„Przez ścianę” to opowieść o miłości dwojga działaczy antykomunistycznego podziemia – Wiesławy Pajdak i Jerzego Śmiechowskiego. Oboje poznali się w 1947 r. w areszcie przy ul. Rakowieckiej w Warszawie. Osadzeni w sąsiednich celach rozmawiali ze sobą kodem Morse’a. Tam połączyło ich uczucie. W więzieniu wzięli ślub. Przeżyli wspólnie ponad 50 lat.
„Jeden człowiek potrzebuje drugiego człowieka do końca. W tym była siła, która mnie pociągała do napisania scenariusza i znalezienia pomysłu na ten film. To, że nie wiemy kto jest po drugiej stronie, a nasza potrzeba jest jak energia, która pociąga nas do światła, zabiera nas z ciemności, to tak naprawdę zasadnicza energia tego filmu” – podkreślił Sobieszczański podczas wtorkowej konferencji prasowej.
Historię Wiesławy i Jerzego poznał podczas pracy nad filmem „Zgoda”. Opowiedział mu ją aktor Jakub Kamiński, którego ojciec nakręcił na ten temat film dokumentalny.
„Tak się mówi, że to gotowy scenariusz na film, ale nigdy tak nie jest albo jest tak bardzo rzadko. Scenariusz pisałem siedem lat, a uważam, że jestem dość sprawnym scenarzystą. Ta historia wymykała mi się tysiąc razy. Koniec końców zdecydowaliśmy się na jej opowiedzenie” – powiedział Sobieszczański.
Film jest realizowany w czerni i bieli. Reżyser wyjaśnił, że chce opowiedzieć tę historię jak najprościej, a dzięki temu jest to możliwe. Ma to być poetycka podróż od ciemności do światła.

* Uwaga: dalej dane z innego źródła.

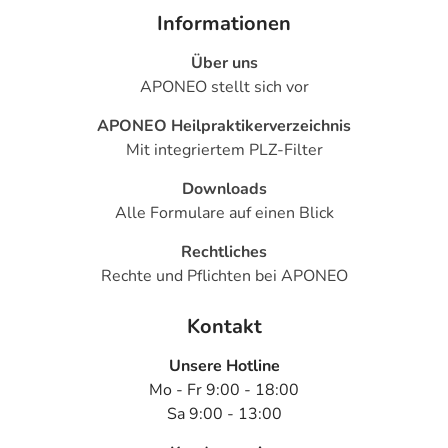
Informationen
Über uns
APONEO stellt sich vor
APONEO Heilpraktikerverzeichnis
Mit integriertem PLZ-Filter
Downloads
Alle Formulare auf einen Blick
Rechtliches
Rechte und Pflichten bei APONEO
Kontakt
Unsere Hotline
Mo - Fr 9:00 - 18:00
Sa 9:00 - 13:00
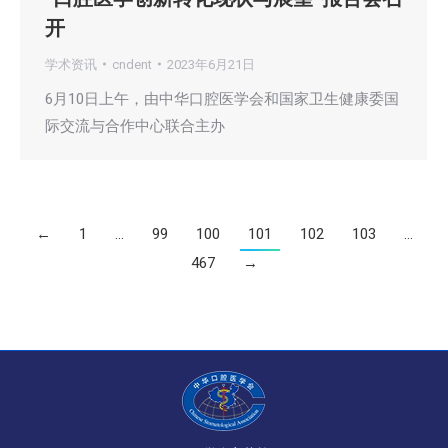
开
学术资讯
cndent
2023年6月21日
6月10日上午，由中华口腔医学会和国家卫生健康委国
际交流与合作中心联合主办
←
1
…
99
100
101
102
103
…
467
→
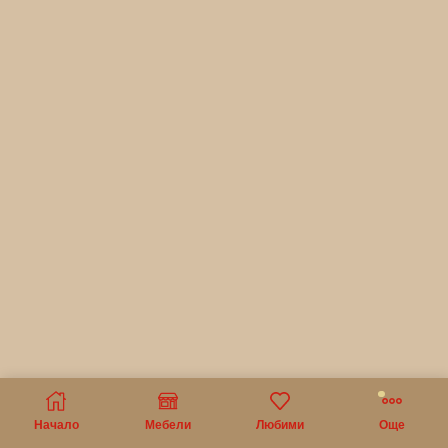
Начало
Мебели
Любими
Още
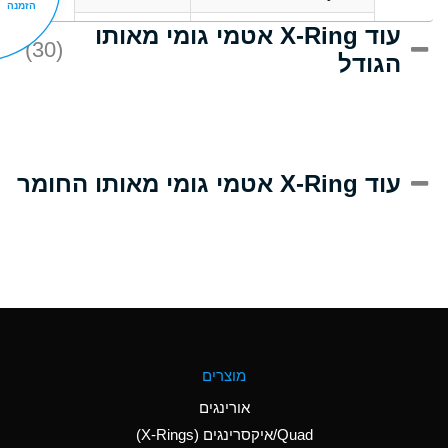
הזמנה
עוד X-Ring אטמי גומי מאותו
D
Acrlylonitrile
(30)
הגודל
A
Adipic Acid
D
Alkazene
(Dibromoethylbenzene)
A
Alum-NH3-Cr-K
עוד X-Ring אטמי גומי מאותו החומר
(Aqueous)
B
Aluminum Acetate
(Aqueous)
A
Aluminum Chloride
(Aqueous)
A
Aluminum Fluoride
מוצרים
(Aqueous)
אורינגים
A
Aluminum Nitrate
Quad/איקסרינגים (X-Rings)
(Aqueous)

Poetycka, ale nie „rozpoetyzowana”.
W Wiesławę wcieliła się Maria Dębska znana m.in. z głównej roli w filmie „Bo we mnie jest seks” o Kalinie Jędrusik. Tam reżyser „Przez ścianę” dostrzegł w niej pierwszoplanową aktorkę, która jest w stanie poradzić sobie z tym zadaniem.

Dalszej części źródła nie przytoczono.